Problem to work on ▸ What you print should match the entries exactly, only without the pictures.

** Supplied material follows **

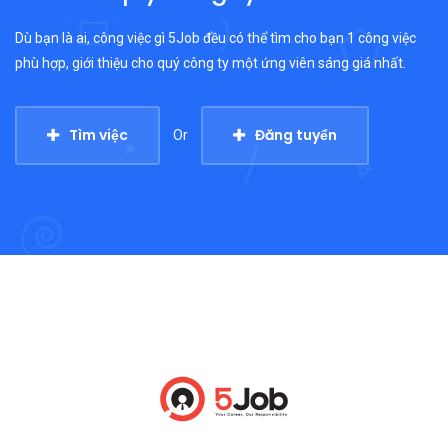
Dù bạn là ai, công việc gì 5Job đều có thể tìm cho bạn 1 công việc
phù hợp, giới thiệu cho quý công ty một ứng viên sáng giá nhất.
Tìm việc
Đăng tuyển
Or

** End of Supplied material **

Expected answer ▸
Dù bạn là ai, công việc gì 5Job đều có thể tìm cho bạn 1 công việc
phù hợp, giới thiệu cho quý công ty một ứng viên sáng giá nhất.
Tìm việc
Đăng tuyển
Or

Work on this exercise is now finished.